The U.K. government suspended a six-month-old cross-government Empowerment Fund and placed two other funds — the Conflict, Stability and Security Fund and the Prosperity Fund — under review. The three funds are considered flagship funding channels for the new cross-government aid strategy, which aims to deliver 30 percent of U.K. aid through government departments other than the Department for International Development. The move follows bruising criticism of the funds from the National Audit Office, which lamented a lack of transparency and lack of a clear management for the funds, which together allocate nearly 2 billion pounds in official development assistance. The suspension and review cast doubt on the government's unique, but controversial, attempt to deliver more aid across government, combine ODA and non-ODA, and better coordinate U.K. aid efforts on the ground.
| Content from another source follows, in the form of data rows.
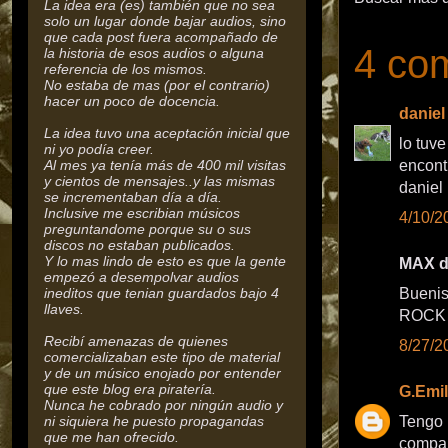
La idea era (es) también que no sea
solo un lugar donde bajar audios, sino
que cada post fuera acompañado de
4 com
la historia de esos audios o alguna
referencia de los mismos.
No estaba de mas (por el contrario)
hacer un poco de docencia.
daniel
La idea tuvo una aceptación inicial que
lo tuv
ni yo podía creer.
Al mes ya tenía más de 400 mil visitas
encont
y cientos de mensajes..y las mismas
daniel
se incrementaban día a día.
Inclusive me escribian músicos
4/10/2
preguntandome porque su o sus
discos no estaban publicados.
Y lo mas lindo de esto es que la gente
MAX di
empezó a desempolvar audios
ineditos que tenian guardados bajo 4
Bueni
llaves.
ROCK
Recibí amenazas de quienes
8/27/2
comercializaban este tipo de material
y de un músico enojado por entender
que este blog era piratería.
G.Emil
Nunca he cobrado por ningún audio y
ni siquiera he puesto propagandas
Tengo 
que me han ofrecido.
compa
Mark Green, the new U.S. Agency for International Development administrator, officially started work on Monday. After he was sworn in, Green spoke to USAID officials in a packed lobby of the agency’s Washington, D.C., headquarters. “I can't tell you what an honor — and relief — it is to finally be here with you,” Green told his new colleagues. President Donald Trump’s pick to lead USAID arrived at the agency in less time than President Barack Obama’s aid chief, but Green still spent months battling through the vetting, nomination and confirmation process. On his first day, he gave USAID staff a preview of what they can expect from him. Green promised to challenge U.S. aid officials and told them he wants to hear real opinions. “I don’t want the ‘company line,’” he said. Green also described his view of what foreign assistance should strive to achieve. “I believe the purpose of foreign assistance should be ending its need to exist,” he said. “Each of our programs should look forward to the day when we can end it. And around the world we should measure our work by how far each investment moves us closer to that day.”
In other U.S. foreign affairs staffing news, two top aides to U.S. Ambassador to the United Nations Nikki Haley have resigned, both of them citing family concerns. Haley’s Chief of Staff Steven Groves, a product of the conservative Heritage Foundation, and her Communications Director Jonathan Wachtel, a former Fox News producer, are both leaving. Their departures come at a critical time for U.S. engagement at the U.N., as Trump seeks to manage a diplomatic crisis with North Korea.